Trainer

The fairseq2.recipes.trainer.Trainer class is the core class for training models.

Overview

The trainer in fairseq2 is designed to be flexible and model-agnostic, handling various training scenarios from simple models to complex distributed training setups. It is probably the most complex system in fairseq2, but also the most powerful.

        flowchart LR
    %% Main Trainer Class
    A[Trainer] --> B[TrainUnit]
    A --> C[DataReader]
    A --> D[Optimizer]
    A --> E[CheckpointManager]
    A --> H[LRScheduler]
    A --> I[Gang System]
    A --> P[Metrics Logging]
    A --> V[Validation]

    %% TrainUnit Components
    B --> F[Model]
    B --> G[MetricBag]

    %% Gang System
    I --> J[Root Gang]
    I --> K[DP Gang]
    I --> L[TP Gang]

    %% Metrics Logging
    P --> P1[TensorBoard]
    P --> P2[WandB]
    P --> P3[JSON Logger]

    %% Validation
    V --> Q[EvalUnit]
    V --> R[Validation DataReader]

    %% CheckpointManager Details
    E --> E1[Save State]
    E --> E2[Load State]
    E --> E3[Keep Best Checkpoints]
    E --> E4[Save FSDP Model]
    

Core Components

TrainUnit

The TrainUnit is an abstract class that encapsulates model-specific training logic:

class TrainUnit(ABC, Generic[BatchT_contra]):
    """Represents a unit to be used with Trainer."""

    @abstractmethod
    def __call__(self, batch: BatchT_contra) -> tuple[Tensor, int | None]:
        """Process batch and return loss and number of targets."""

    @abstractmethod
    def set_step_nr(self, step_nr: int) -> None:
        """Set current training step number."""

    @property
    @abstractmethod
    def model(self) -> Module:
        """The underlying model."""

    @property
    @abstractmethod
    def metric_bag(self) -> MetricBag:
        """Training-related metrics."""
Example implementation
class TransformerTrainUnit(TrainUnit[TransformerBatch]):
  def __init__(self, model: TransformerModel) -> None:
      super().__init__(model)
      self._metric_bag = MetricBag()
      self._metric_bag.register_metric("loss", Mean())

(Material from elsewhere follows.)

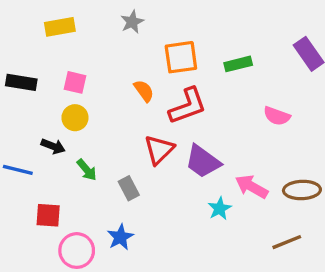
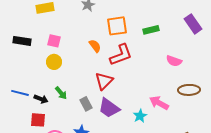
black arrow: (53, 146) -> (41, 99), moved
purple trapezoid: (203, 161) -> (109, 108), moved
brown ellipse: (302, 190) -> (189, 90), moved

  def __call__(self, batch: TransformerBatch) -> tuple[Tensor, int]:
      outputs = self._model(**batch)
      return outputs.loss, batch.num_tokens

Trainer Configuration

The fairseq2.recipes.trainer.Trainer class accepts a wide range of configuration options:

# Example Trainer Configuration
trainer = Trainer(
    # Basic parameters
    unit=train_unit,                     # Training unit to compute loss
    data_reader=data_reader,             # Data reader for training batches
    optimizer=optimizer,                 # Optimizer
    checkpoint_manager=checkpoint_mgr,   # Checkpoint manager
    root_gang=root_gang,                 # Root gang for distributed training

    # Optional parameters
    dp_gang=dp_gang,                     # Data parallel gang
    tp_gang=tp_gang,                     # Tensor parallel gang
    dtype=torch.float32,                 # Model data type
    lr_scheduler=lr_scheduler,           # Learning rate scheduler
    max_num_steps=100_000,               # Maximum training steps
    max_num_data_epochs=10,              # Maximum training epochs

    # Validation parameters
    valid_units=[valid_unit],            # Validation units
    valid_data_readers=[valid_reader],   # Validation data readers
    validate_every_n_steps=1_000,        # Validation frequency

    # Checkpoint parameters
    checkpoint_every_n_steps=5_000,      # Checkpoint frequency
    keep_last_n_checkpoints=5,           # Number of checkpoints to keep
    keep_best_n_checkpoints=3,           # Number of best checkpoints to keep
    keep_last_n_models=5,                # Number of models to keep
    keep_best_n_models=3,                # Number of best models to keep

    # Metric parameters
    publish_metrics_every_n_steps=100,   # Metric publishing frequency
    tb_dir=Path("runs"),                 # TensorBoard directory
    metrics_dir=Path("metrics"),         # Metrics directory

    # Advanced parameters
    fp16_loss_scale=(128.0, 0.0001),    # Initial and min loss scale for fp16
    max_gradient_norm=None,              # Max gradient norm for clipping
    amp=False,                           # Enable automatic mixed precision
    anomaly_detection=False,             # Enable autograd anomaly detection
    seed=2                               # Random seed
)

Training Flow

The training process follows this simplified sequence:

        sequenceDiagram
    participant T as Trainer
    participant U as TrainUnit
    participant D as DataReader
    participant M as Model
    participant O as Optimizer

    T->>D: Request batch
    D-->>T: Return batch
    T->>U: Process batch
    U->>M: Forward pass
    M-->>U: Return loss
    U-->>T: Return loss, num_targets
    T->>M: Backward pass
    T->>O: Update parameters
    T->>T: Update metrics
    
Step-by-step breakdown

We provide a simplified step-by-step process for the trainer in the following code snippet to help you understand the training flow.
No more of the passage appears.